Senate-confirmation-skirting Climate Czarina and eco-activist Carol Browner is staying out of the international context, personally, though is clearly engaged through proxies at every level. My sources are unsure why, but it could be issues surrounding her rather controversial profile and/or her ties to the green groups that are leading that charge. Perhaps there are turf issues with the Climate Envoy Todd Stern, or his boss Madame Secretary. One possible explanation is that “international” is simply not where the action is, despite the breathless reportage, because the Obama administration has decided it must first obtain domestic imposition of a regime, which they will then take to the EU et al. Also, she installed a non-factor former employee at the White House CEQ, which is apparently not playing in the issue in any substantive way – despite having both domestic and international portfolios. Strange.

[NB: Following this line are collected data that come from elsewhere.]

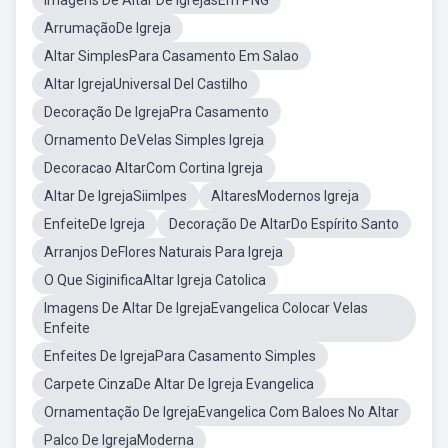
Imagens De Altar De IgrejasEm PNG
ArrumaçãoDe Igreja
Altar SimplesPara Casamento Em Salao
Altar IgrejaUniversal Del Castilho
Decoração De IgrejaPra Casamento
Ornamento DeVelas Simples Igreja
Decoracao AltarCom Cortina Igreja
Altar De IgrejaSiimlpes
AltaresModernos Igreja
EnfeiteDe Igreja
Decoração De AltarDo Espírito Santo
Arranjos DeFlores Naturais Para Igreja
O Que SiginificaAltar Igreja Catolica
Imagens De Altar De IgrejaEvangelica Colocar Velas
Enfeite
Enfeites De IgrejaPara Casamento Simples
Carpete CinzaDe Altar De Igreja Evangelica
Ornamentação De IgrejaEvangelica Com Baloes No Altar
Palco De IgrejaModerna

Otherwise internationally, they are deeply concerned (one might even say driven) to not repeat the Clinton-Gore mistake on this issue — i.e., exceeding their domestic mandate/political abilities by signing up to a new treaty before Congress has legislated (in the latter’s case, in defiance of a unanimous Senate). And so — while few if any seem to have any clue how to finesse the matter of not actually agreeing to a treaty in December, as the year-long build-up would dictate the world expects of them — barring a congressional miracle, they seem to have zero intention of sticking to this timeline presumed of them: legislating this year and taking that product as what we will agree to in a treaty, agreeing to that in December, then implementing all of it like mad. To make that happen would require a plan.
The congressional miracle, in my estimation, is always possible, but only if a few trade associations get wobbly and beg to be “saved” from EPA with cap-and-trade legislation; and, again, there is no indication that anyone who matters really wants or expects EPA to do anything but play chicken abd hope this comes to fruition. But you won’t go broke underestimating the DC rent-seeking and lobbying community.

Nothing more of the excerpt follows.